━━━ EXTRACTED ENTRIES

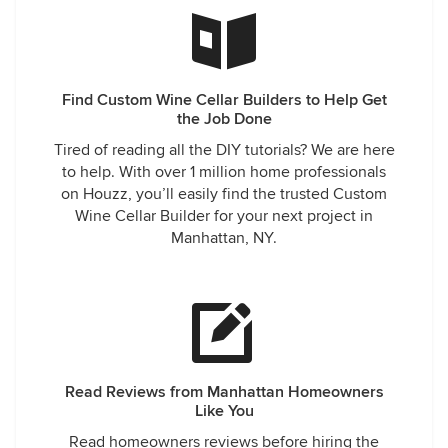
Find Custom Wine Cellar Builders to Help Get
the Job Done
Tired of reading all the DIY tutorials? We are here
to help. With over 1 million home professionals
on Houzz, you’ll easily find the trusted Custom
Wine Cellar Builder for your next project in
Manhattan, NY.
Read Reviews from Manhattan Homeowners
Like You
Read homeowners reviews before hiring the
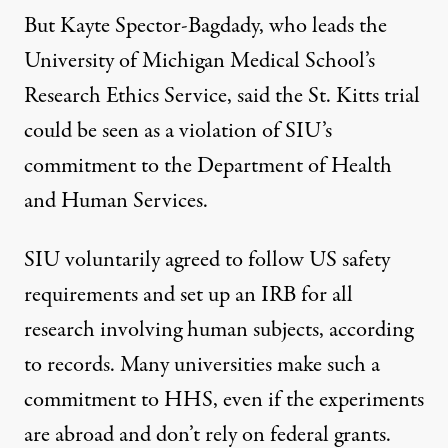
But Kayte Spector-Bagdady, who leads the
University of Michigan Medical School’s
Research Ethics Service, said the St. Kitts trial
could be seen as a violation of SIU’s
commitment to the Department of Health
and Human Services.
SIU voluntarily agreed to follow US safety
requirements and set up an IRB for all
research involving human subjects, according
to records. Many universities make such a
commitment to HHS, even if the experiments
are abroad and don’t rely on federal grants.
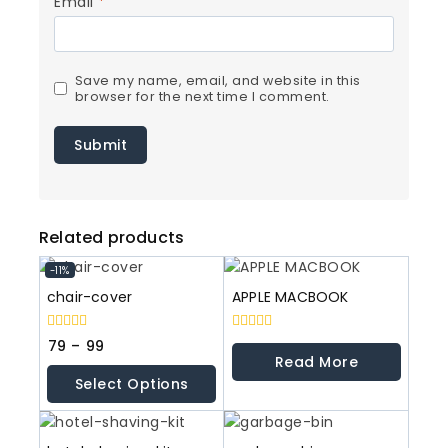
Email
*
Save my name, email, and website in this
browser for the next time I comment.
Related products
-11%
chair-cover
APPLE MACBOOK
0
0
79
–
99
out
out
Read More
of
of
Select Options
5
5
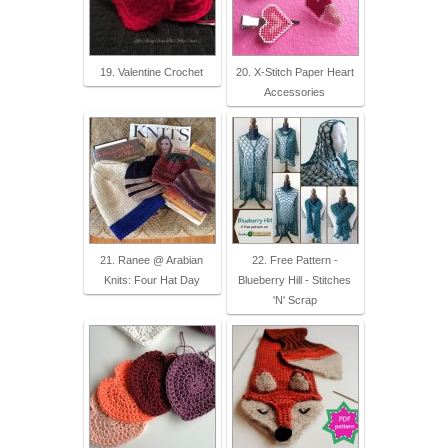
19. Valentine Crochet
20. X-Stitch Paper Heart
Accessories
21. Ranee @ Arabian
22. Free Pattern -
Knits: Four Hat Day
Blueberry Hill - Stitches
'N' Scrap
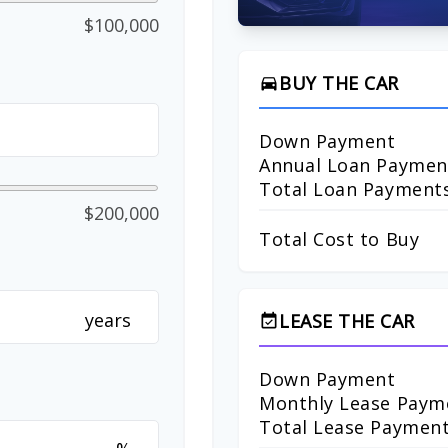
$100,000
BUY THE CAR
directions_car
Down Payment
Annual Loan Paymen
Total Loan Payment
$200,000
Total Cost to Buy
years
LEASE THE CAR
event_available
Down Payment
Monthly Lease Paym
Total Lease Paymen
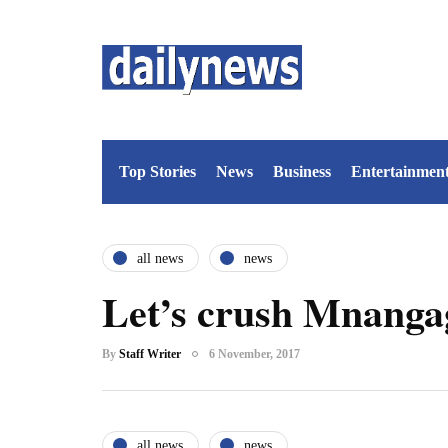
Top Stories
News
Business
Entertainmen
all news
news
Let’s crush Mnanga
By
Staff Writer
6 November, 2017
all news
news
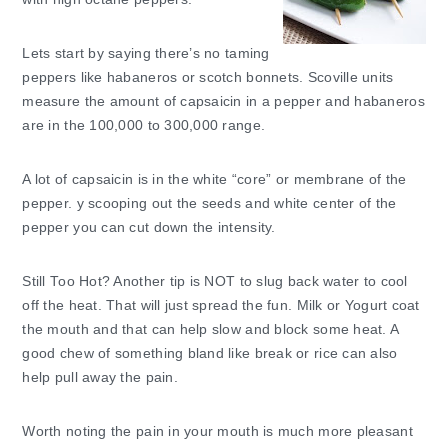
Lets start by saying there’s no taming
peppers like habaneros or scotch bonnets. Scoville units
measure the amount of capsaicin in a pepper and habaneros
are in the 100,000 to 300,000 range.
A lot of capsaicin is in the white “core” or membrane of the
pepper. y scooping out the seeds and white center of the
pepper you can cut down the intensity.
Still Too Hot? Another tip is NOT to slug back water to cool
off the heat. That will just spread the fun. Milk or Yogurt coat
the mouth and that can help slow and block some heat. A
good chew of something bland like break or rice can also
help pull away the pain.
Worth noting the pain in your mouth is much more pleasant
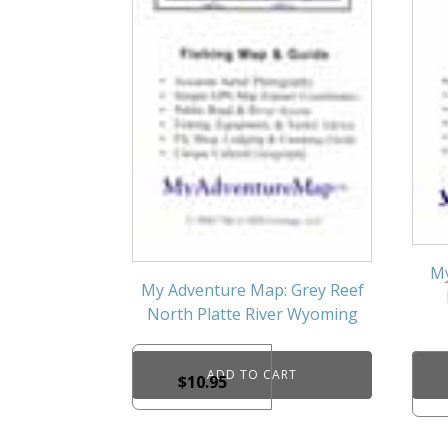
My
My Adventure Map: Grey Reef
North Platte River Wyoming
ADD TO CART
$
10.95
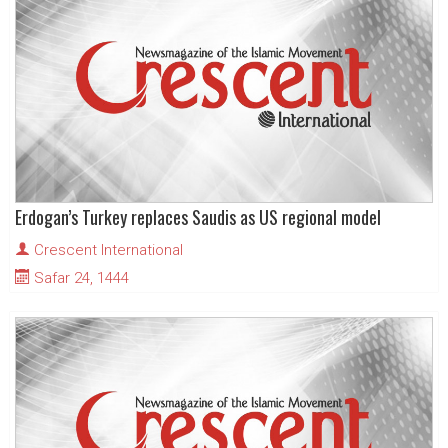
Erdogan’s Turkey replaces Saudis as US regional model
Crescent International
Safar 24, 1444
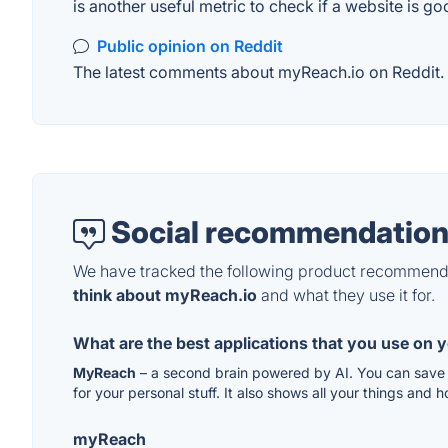
is another useful metric to check if a website is go
Public opinion on Reddit
The latest comments about myReach.io on Reddit. T
Social recommendation
We have tracked the following product recommenda
think about myReach.io
and what they use it for.
What are the best applications that you use on 
MyReach
– a second brain powered by AI. You can save a
for your personal stuff. It also shows all your things and 
myReach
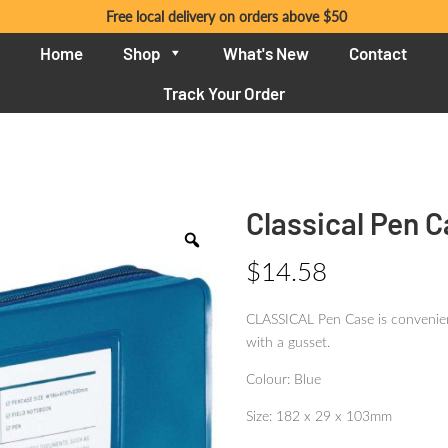
Free local delivery on orders above $50
Home
Shop
What's New
Contact
Track Your Order
Classical Pen C
$
14.58
CLASSICAL Pen Case is convenient
with a gusset.
Colour: Blue
Size: 182 x 29 x 103mm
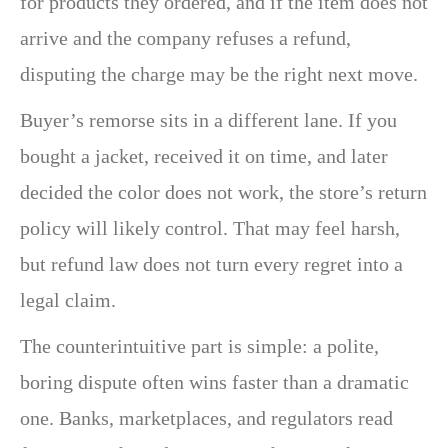
for products they ordered, and if the item does not
arrive and the company refuses a refund,
disputing the charge may be the right next move.
Buyer’s remorse sits in a different lane. If you
bought a jacket, received it on time, and later
decided the color does not work, the store’s return
policy will likely control. That may feel harsh,
but refund law does not turn every regret into a
legal claim.
The counterintuitive part is simple: a polite,
boring dispute often wins faster than a dramatic
one. Banks, marketplaces, and regulators read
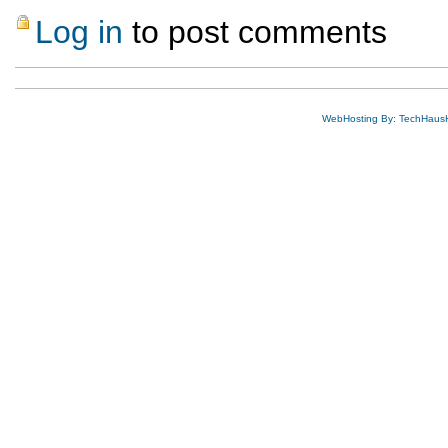
Log in
to post comments
WebHosting By: TechHaus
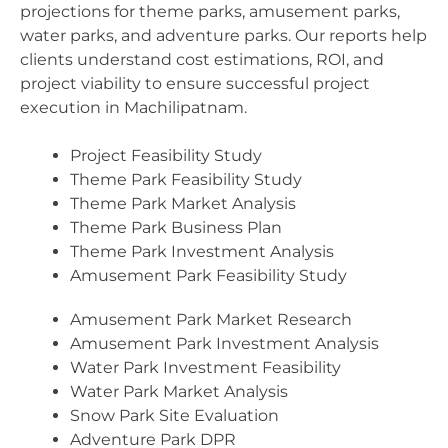
projections for theme parks, amusement parks,
water parks, and adventure parks. Our reports help
clients understand cost estimations, ROI, and
project viability to ensure successful project
execution in Machilipatnam.
Project Feasibility Study
Theme Park Feasibility Study
Theme Park Market Analysis
Theme Park Business Plan
Theme Park Investment Analysis
Amusement Park Feasibility Study
Amusement Park Market Research
Amusement Park Investment Analysis
Water Park Investment Feasibility
Water Park Market Analysis
Snow Park Site Evaluation
Adventure Park DPR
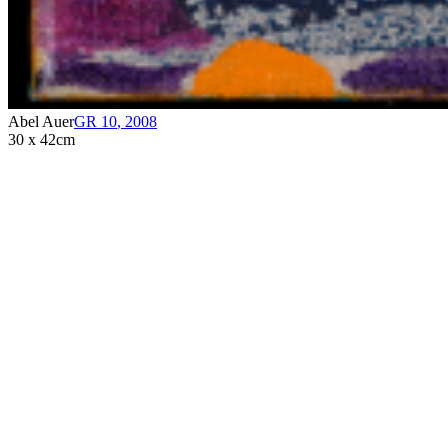
Abel Auer
GR 10
,
2008
30 x 42cm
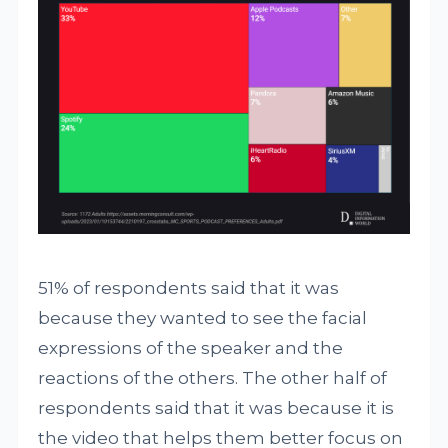
51% of respondents said that it was
because they wanted to see the facial
expressions of the speaker and the
reactions of the others. The other half of
respondents said that it was because it is
the video that helps them better focus on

━━━━━━

# [WHAT YOU NEED TO DO]
Go through the entries above, and wherever a line holds the word "does", copy that line.

# [ANSWER AREA]
for products they ordered, and if the item does not
decided the color does not work, the store’s return
but refund law does not turn every regret into a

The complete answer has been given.